14 March 2016 13:49:09 IST

HSBC cautious, underweight on Indian equities

Financial services major “overweight” on China

Notwithstanding recent volatility in Asian markets, some factors are supporting the region’s equities, global brokerage major HSBC has said noting that it is ‘cautious’ and ‘underweight’ on India.

The global financial services major, which is “overweight” on China, said factors like stronger Asian currencies and better prospects for earnings growth are supporting the Asian equities.

The global brokerage firm said though the recent Budget created some optimism in markets as the government stuck to its fiscal consolidation roadmap, but was apprehensive about the quality of fiscal consolidation.

“Fiscal consolidation has been applauded although we highlight this is meant to be achieved through telecom spectrum auctions and selling government stakes in companies,” HSBC said adding that “missing these targets could limit the government’s ability to spend unless it steers away from its fiscal consolidation targets”.

The fiscal deficit target of 3.5 per cent for financial year 2016-17 is in line with the original fiscal consolidation plan and comes despite a challenging economic environment.

The report further said the transmission of monetary policy does not seem to be functioning successfully in India.

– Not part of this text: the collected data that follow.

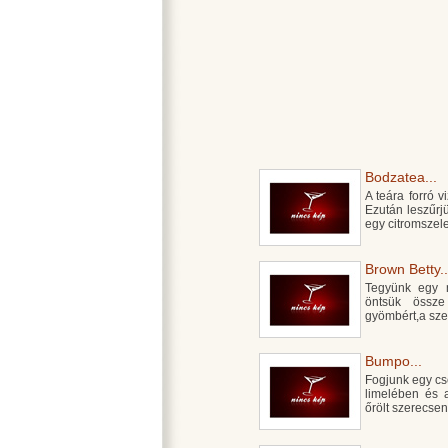
Bodzatea...
A teára forró v
Ezután leszűrj
egy citromszelet
Brown Betty..
Tegyünk egy n
öntsük össze 
gyömbért,a szer
Bumpo...
Fogjunk egy csé
limelében és 
őrölt szerecse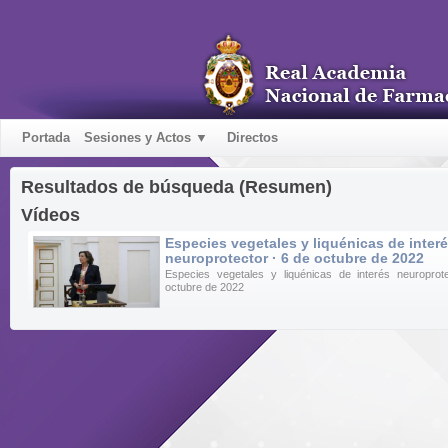
Portada
Sesiones y Actos ▼
Directos
Resultados de búsqueda (Resumen)
Vídeos
Especies vegetales y liquénicas de inter
neuroprotector · 6 de octubre de 2022
Especies vegetales y liquénicas de interés neuroprot
octubre de 2022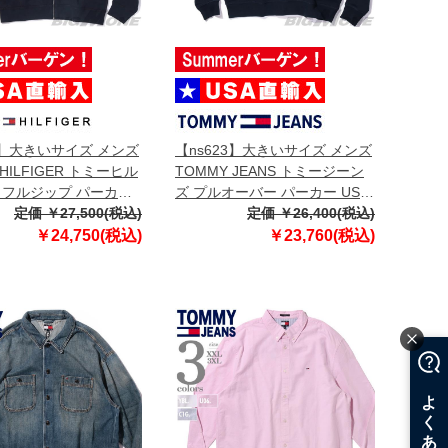
3】大きいサイズ メンズ
【ns623】大きいサイズ メンズ
 HILFIGER トミーヒル
TOMMY JEANS トミージーン
 フルジップ パーカー
ズ プルオーバー パーカー USA
入 mw0mw39691
定価 ￥27,500(税込)
直輸入 dm0dm21834
定価 ￥26,400(税込)
￥24,750(税込)
￥23,760(税込)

“Weak business sentiment, overcapacity, stressed assets in the banking system and the slow pace of implementation of government infrastructure projects are just a few of the causes of weak credit demand,” it noted.

Moreover, impaired monetary transmission does not bode well for corporate earnings growth.

“We argue that earnings downgrades will continue to weigh on the local equity market,” it said.

Within an Indian context, HSBC India strategist Devendra Joshi prefers consumption plays which are less sensitive to these issues of weak monetary transmission and risks to fiscal spending plans.

According to market experts domestic woes, including ballooning NPAs reported by banks and weak quarterly numbers in various other sectors, also added to the Indian market weakness recently.

Since the start of the year, market benchmark Sensex has fallen by roughly 1,400 points or 5.35 per cent.